Newsletters Subscriptions Media Kit About Us Contact Search Home

Stuff
OS/400 Edition
Volume 2, Number 16 -- August 14, 2003

Improved XML Validation with Schemas


by David Morris

[The code for this article is available for download.]

A little over a year ago, I described how to validate XML documents with a document type definition, or DTD. At that point, the XML schema specification was new and few programmers were taking advantage of schemas for XML validation. The benefits of schemas over DTDs are clear, and now that XML schema support has stabilized, application programmers should start using them to validate XML data.

Developers are moving to XML schemas for validation because they are much more powerful than DTDs, and some Web services technologies, like SOAP, do not allow DTDs. A DTD validates the structure of an XML document but doesn't allow you to validate its content. For example, with a DTD you can make sure that an employee element contains a hire date element, but you cannot ensure that the hire date contains a valid date. With XML schema validation, you can check both structure and content to ensure date elements contain valid dates and that numeric elements contain numbers. XML schemas can even check for specific values.

Using Web services, FTP, e-mail, or similar technology to exchange information with a business partner is now common. XML schemas provide a clear, concise, and flexible definition of the data being sent. With an XML schema, programmers can be sure that the information they are sending meets certain criteria without resorting to trial and error, because the validation can be easily performed on the source system before sending the data.

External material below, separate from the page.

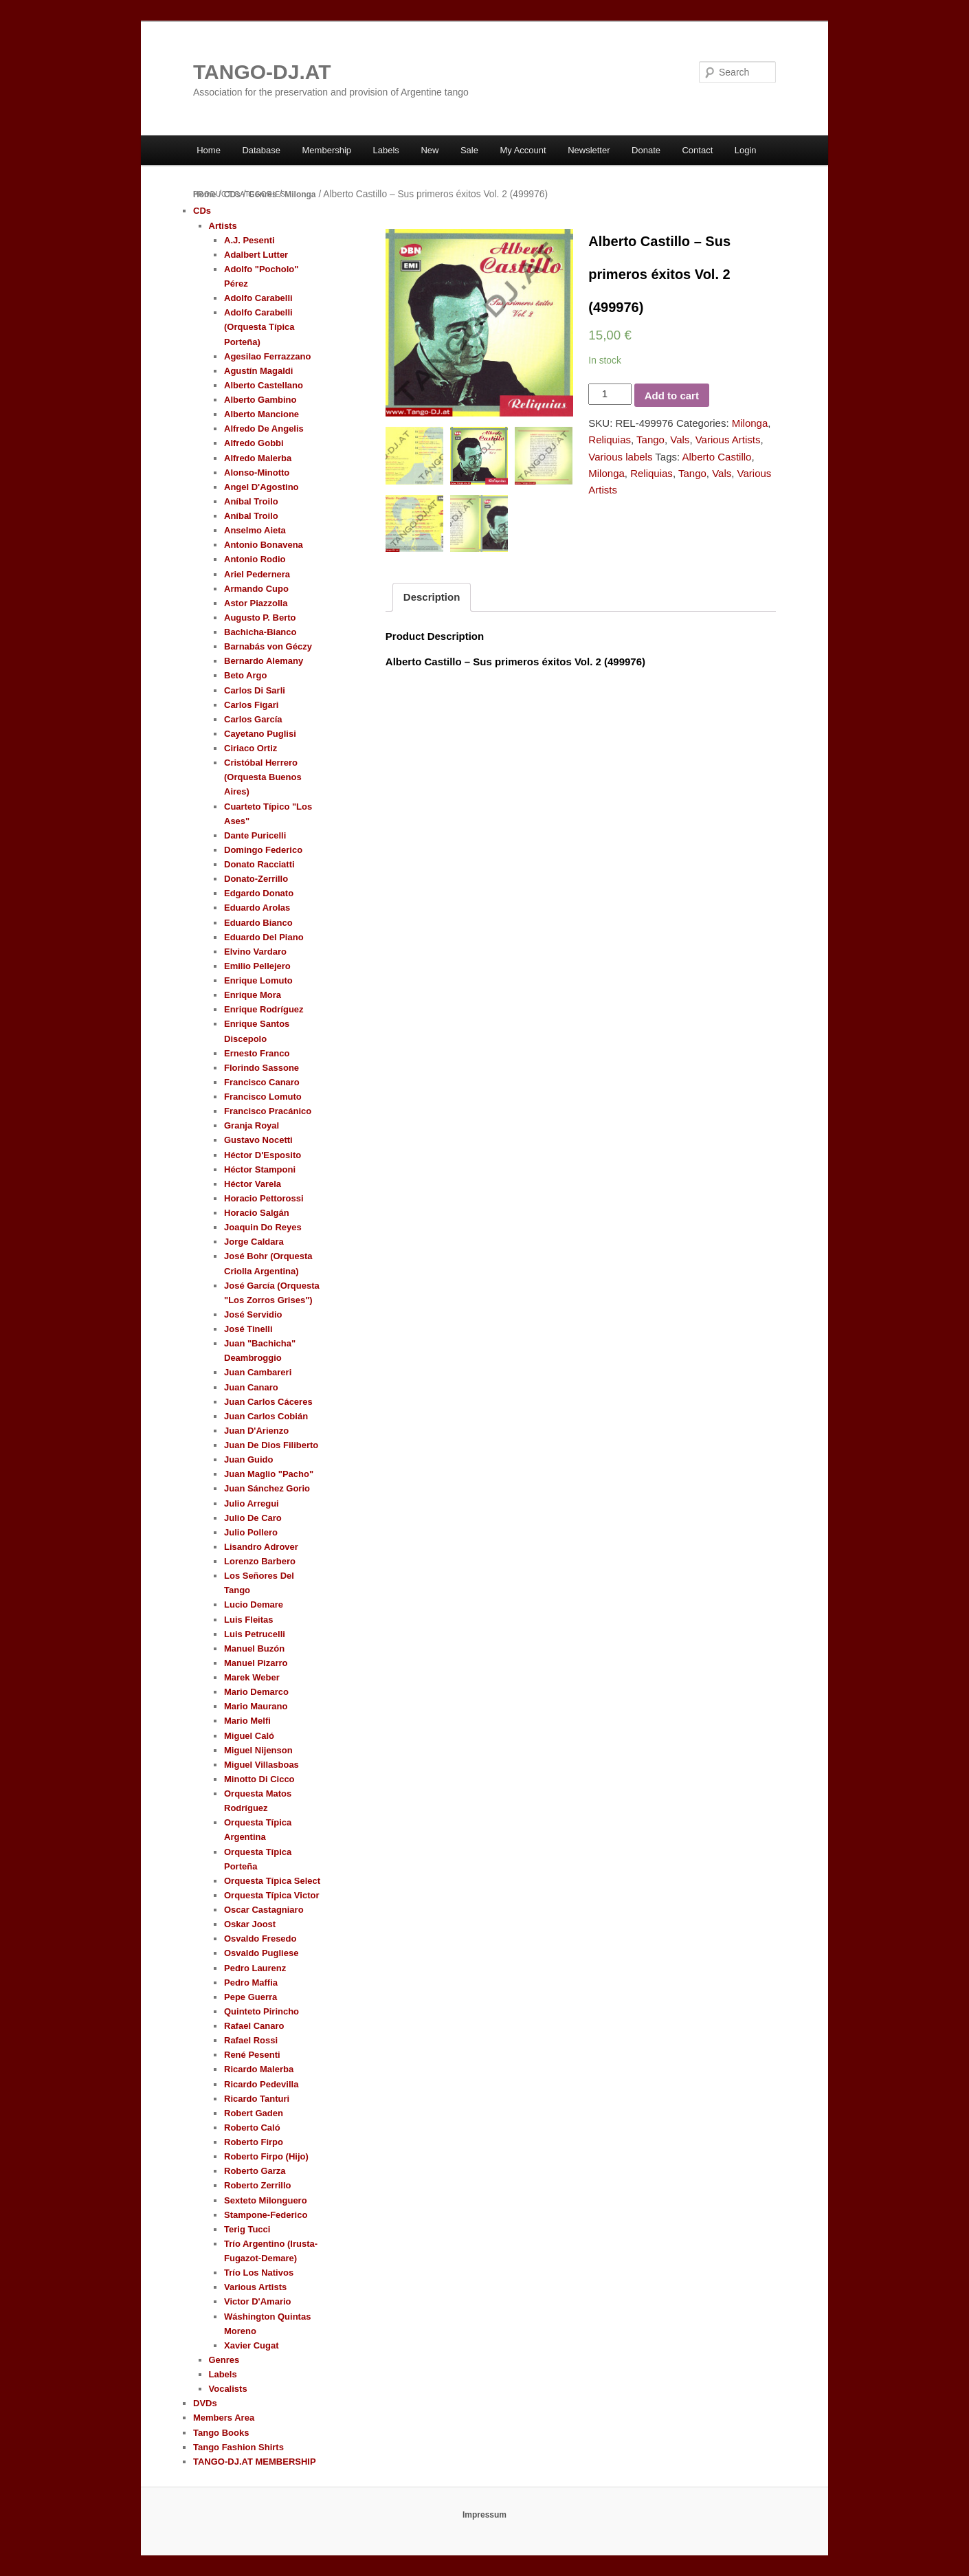 Image resolution: width=969 pixels, height=2576 pixels. Describe the element at coordinates (249, 1736) in the screenshot. I see `Miguel Caló` at that location.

An XML schema is itself an XML document. You use an XML parser to validate an XML document against an XML schema. Parser support for XML schemas is growing, and several parsers that run on the iSeries now support schema validation.

The Schema Standard

The World Wide Web Consortium, or W3C, developed the XML schema language to provide an XML-based description of the allowed structure, semantics, and content of XML documents. The XML schema language is described in three documents:

Developers are rapidly adopting the XML Schema 1.0 recommendation. Companies like IBM and Microsoft are using XML schemas throughout their products and development toolsets.

Work continues on the XML schema, and requirements are being collected by the XML Schema Working Group at the World Wide Web Consortium. Version 1.1 will fix some bugs, add some improvements, and, as much as possible, be backward-compatible with Version 1.0.

The Reason for Schemas

There are many advantages to using schemas. A schema provides a clear definition of what is acceptable in an XML document. With a schema, a developer can generate shared information and be sure that that information will be understood. There are plenty of tools to validate XML documents against an XML schema, and many of them are free. Because of this, XML schemas are useful for data exchanges that used to be handled by more costly EDI solutions.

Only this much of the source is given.